── THE DATA

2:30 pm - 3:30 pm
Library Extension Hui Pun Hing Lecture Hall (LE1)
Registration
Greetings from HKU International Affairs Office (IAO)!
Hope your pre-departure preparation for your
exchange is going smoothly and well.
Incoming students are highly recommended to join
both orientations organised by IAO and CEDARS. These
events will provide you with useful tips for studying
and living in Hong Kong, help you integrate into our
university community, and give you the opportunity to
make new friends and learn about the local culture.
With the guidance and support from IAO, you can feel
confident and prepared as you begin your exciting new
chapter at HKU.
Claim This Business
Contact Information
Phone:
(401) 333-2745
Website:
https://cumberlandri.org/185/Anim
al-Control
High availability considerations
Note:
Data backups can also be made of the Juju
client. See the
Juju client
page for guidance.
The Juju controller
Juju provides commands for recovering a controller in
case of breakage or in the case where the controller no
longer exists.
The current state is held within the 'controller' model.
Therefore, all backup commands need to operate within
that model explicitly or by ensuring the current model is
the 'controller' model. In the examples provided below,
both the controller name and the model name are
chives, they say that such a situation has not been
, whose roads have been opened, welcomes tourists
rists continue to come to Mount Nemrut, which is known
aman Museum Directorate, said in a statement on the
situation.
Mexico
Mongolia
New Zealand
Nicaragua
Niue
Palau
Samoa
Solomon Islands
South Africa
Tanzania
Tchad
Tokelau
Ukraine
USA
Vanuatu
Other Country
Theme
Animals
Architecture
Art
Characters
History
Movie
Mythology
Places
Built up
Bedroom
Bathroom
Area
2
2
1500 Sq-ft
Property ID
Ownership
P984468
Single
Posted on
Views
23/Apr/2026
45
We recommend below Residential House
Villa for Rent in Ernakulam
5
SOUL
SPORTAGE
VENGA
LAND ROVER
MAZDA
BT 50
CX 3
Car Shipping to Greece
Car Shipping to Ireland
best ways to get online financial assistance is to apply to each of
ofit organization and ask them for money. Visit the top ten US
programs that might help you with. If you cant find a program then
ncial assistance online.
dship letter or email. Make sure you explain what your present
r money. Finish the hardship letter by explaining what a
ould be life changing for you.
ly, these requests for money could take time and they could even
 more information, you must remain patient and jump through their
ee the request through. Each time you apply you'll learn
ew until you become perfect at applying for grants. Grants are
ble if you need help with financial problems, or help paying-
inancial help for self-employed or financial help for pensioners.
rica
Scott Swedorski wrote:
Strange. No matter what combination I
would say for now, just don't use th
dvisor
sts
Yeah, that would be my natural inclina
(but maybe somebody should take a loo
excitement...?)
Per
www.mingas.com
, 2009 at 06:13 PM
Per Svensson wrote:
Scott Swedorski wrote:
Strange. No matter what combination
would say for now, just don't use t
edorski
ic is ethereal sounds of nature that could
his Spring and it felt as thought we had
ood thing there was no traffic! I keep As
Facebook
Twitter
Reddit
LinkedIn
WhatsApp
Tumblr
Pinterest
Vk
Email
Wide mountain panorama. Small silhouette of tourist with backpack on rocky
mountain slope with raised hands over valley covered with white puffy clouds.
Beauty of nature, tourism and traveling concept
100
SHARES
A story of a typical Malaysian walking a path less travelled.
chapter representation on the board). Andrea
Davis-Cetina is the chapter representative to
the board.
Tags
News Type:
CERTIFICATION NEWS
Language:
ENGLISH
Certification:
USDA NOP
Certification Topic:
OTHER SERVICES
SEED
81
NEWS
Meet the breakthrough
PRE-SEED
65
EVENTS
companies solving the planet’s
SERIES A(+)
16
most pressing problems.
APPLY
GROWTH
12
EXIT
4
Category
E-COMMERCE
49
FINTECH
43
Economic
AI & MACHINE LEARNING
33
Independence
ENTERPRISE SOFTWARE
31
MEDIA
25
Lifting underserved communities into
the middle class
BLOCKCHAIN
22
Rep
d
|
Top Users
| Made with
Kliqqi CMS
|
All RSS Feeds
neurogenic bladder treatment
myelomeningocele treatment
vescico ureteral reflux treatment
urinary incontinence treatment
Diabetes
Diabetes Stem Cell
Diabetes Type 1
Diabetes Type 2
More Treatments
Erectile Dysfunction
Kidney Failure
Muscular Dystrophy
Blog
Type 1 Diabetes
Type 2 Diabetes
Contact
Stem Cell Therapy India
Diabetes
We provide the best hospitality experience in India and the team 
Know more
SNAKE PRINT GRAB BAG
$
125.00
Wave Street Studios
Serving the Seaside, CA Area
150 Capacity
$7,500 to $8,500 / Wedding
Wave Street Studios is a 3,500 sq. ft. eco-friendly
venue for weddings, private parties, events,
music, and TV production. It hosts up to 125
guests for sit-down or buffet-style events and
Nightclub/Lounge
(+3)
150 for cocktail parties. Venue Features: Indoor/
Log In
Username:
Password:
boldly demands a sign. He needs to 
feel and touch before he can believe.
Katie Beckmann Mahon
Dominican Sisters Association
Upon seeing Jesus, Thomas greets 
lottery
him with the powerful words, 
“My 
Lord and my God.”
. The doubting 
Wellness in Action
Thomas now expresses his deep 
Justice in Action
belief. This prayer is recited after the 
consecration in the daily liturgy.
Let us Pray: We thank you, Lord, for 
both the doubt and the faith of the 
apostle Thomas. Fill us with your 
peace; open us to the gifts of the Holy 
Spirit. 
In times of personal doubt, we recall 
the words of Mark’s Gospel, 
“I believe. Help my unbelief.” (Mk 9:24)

────

> **WORK TASK**
When the line with "at 06:13 PM" is reached in the data above, start copying there, and copy each line exactly until the line with "We provide the" has been copied; copy nothing else.

> **ANSWER**
, 2009 at 06:13 PM
Per Svensson wrote:
Scott Swedorski wrote:
Strange. No matter what combination
would say for now, just don't use t
edorski
ic is ethereal sounds of nature that could
his Spring and it felt as thought we had
ood thing there was no traffic! I keep As
Facebook
Twitter
Reddit
LinkedIn
WhatsApp
Tumblr
Pinterest
Vk
Email
Wide mountain panorama. Small silhouette of tourist with backpack on rocky
mountain slope with raised hands over valley covered with white puffy clouds.
Beauty of nature, tourism and traveling concept
100
SHARES
A story of a typical Malaysian walking a path less travelled.
chapter representation on the board). Andrea
Davis-Cetina is the chapter representative to
the board.
Tags
News Type:
CERTIFICATION NEWS
Language:
ENGLISH
Certification:
USDA NOP
Certification Topic:
OTHER SERVICES
SEED
81
NEWS
Meet the breakthrough
PRE-SEED
65
EVENTS
companies solving the planet’s
SERIES A(+)
16
most pressing problems.
APPLY
GROWTH
12
EXIT
4
Category
E-COMMERCE
49
FINTECH
43
Economic
AI & MACHINE LEARNING
33
Independence
ENTERPRISE SOFTWARE
31
MEDIA
25
Lifting underserved communities into
the middle class
BLOCKCHAIN
22
Rep
d
|
Top Users
| Made with
Kliqqi CMS
|
All RSS Feeds
neurogenic bladder treatment
myelomeningocele treatment
vescico ureteral reflux treatment
urinary incontinence treatment
Diabetes
Diabetes Stem Cell
Diabetes Type 1
Diabetes Type 2
More Treatments
Erectile Dysfunction
Kidney Failure
Muscular Dystrophy
Blog
Type 1 Diabetes
Type 2 Diabetes
Contact
Stem Cell Therapy India
Diabetes
We provide the best hospitality experience in India and the team 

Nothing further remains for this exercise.